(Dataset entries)
○ ○ ○ ○

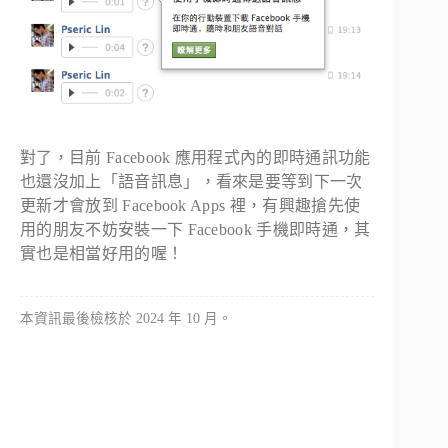
對了，目前 Facebook 應用程式內的即時通訊功能
也還沒加上「語音訊息」，看來是要等到下一次
更新才會放到 Facebook Apps 裡，有興趣搶先使
用的朋友不妨安裝一下 Facebook 手機即時通，其
實也是相當好用的喔！
本資訊最後檢核於 2024 年 10 月。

○ ○ ○ ○

Because pictures are not wanted, give every entry above again exactly without them.

對了，目前 Facebook 應用程式內的即時通訊功能
也還沒加上「語音訊息」，看來是要等到下一次
更新才會放到 Facebook Apps 裡，有興趣搶先使
用的朋友不妨安裝一下 Facebook 手機即時通，其
實也是相當好用的喔！
本資訊最後檢核於 2024 年 10 月。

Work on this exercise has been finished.